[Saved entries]
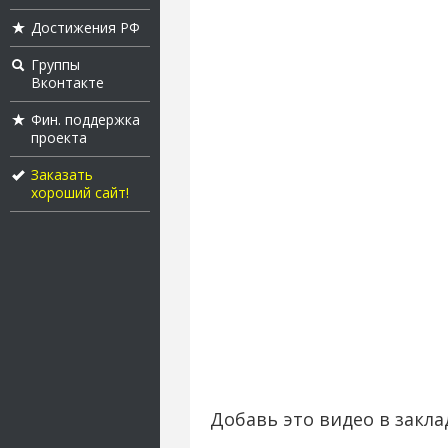
Достижения РФ
Группы
Вконтакте
Фин. поддержка
проекта
Заказать
хороший сайт!
Добавь это видео в закла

TASK REQUIREMENTS =
Return the preceding entries exactly, each word as given, but leave out any picture.

WRITTEN ANSWER =
Достижения РФ
Группы
Вконтакте
Фин. поддержка
проекта
Заказать
хороший сайт!
Добавь это видео в закла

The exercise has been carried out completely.